Ce revirement intervient après des pressions convergentes : la Fédération réunionnaise du BTP (FRBTP) avait chiffré le coût du blocage à près d’un million d’euros par semaine, tandis que le préfet avait écrit à Patrice Selly pour lui demander d’abroger son arrêté, jugé pénalisant pour l’activité économique de l’Est.

Vers une convention d’entretien des voiries

L’enjeu des concertations porte désormais sur la mise en place d’une convention pluriannuelle d’entretien des voiries communales régulièrement empruntées par les véhicules de fort tonnage. Il s’agit de répartir durablement la charge de réparation entre la commune et les carriers (Teralta, Cementis).

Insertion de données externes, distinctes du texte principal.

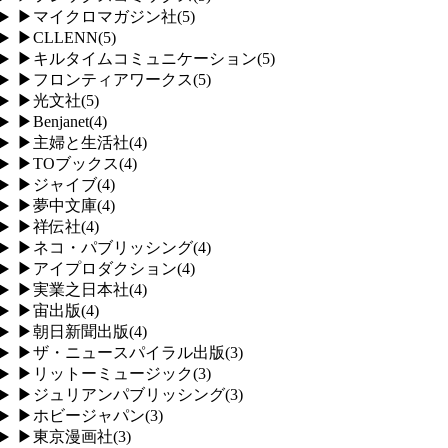
▶
マイクロマガジン社
(
5
)
▶
CLLENN
(
5
)
▶
キルタイムコミュニケーション
(
5
)
▶
フロンティアワークス
(
5
)
▶
光文社
(
5
)
▶
Benjanet
(
4
)
▶
主婦と生活社
(
4
)
▶
TOブックス
(
4
)
▶
ジャイブ
(
4
)
▶
夢中文庫
(
4
)
▶
祥伝社
(
4
)
▶
ネコ・パブリッシング
(
4
)
▶
アイプロダクション
(
4
)
▶
実業之日本社
(
4
)
▶
宙出版
(
4
)
▶
朝日新聞出版
(
4
)
▶
ザ・ニュースパイラル出版
(
3
)
▶
リットーミュージック
(
3
)
▶
ジュリアンパブリッシング
(
3
)
▶
ホビージャパン
(
3
)
▶
東京漫画社
(
3
)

« La municipalité reste mobilisée pour parvenir à une solution durable, conciliant l’activité des industriels et des transporteurs, la préservation des voiries et la sécurité des riverains » , Mairie de Saint-Benoît, 18 septembre 2026

La question de fond, celle du financement de la réfection du chemin (estimée à 700 000 euros), reste entière (cf. la première suspension du 21 août). L’audience au tribunal administratif, saisi par les carriers, est par ailleurs attendue.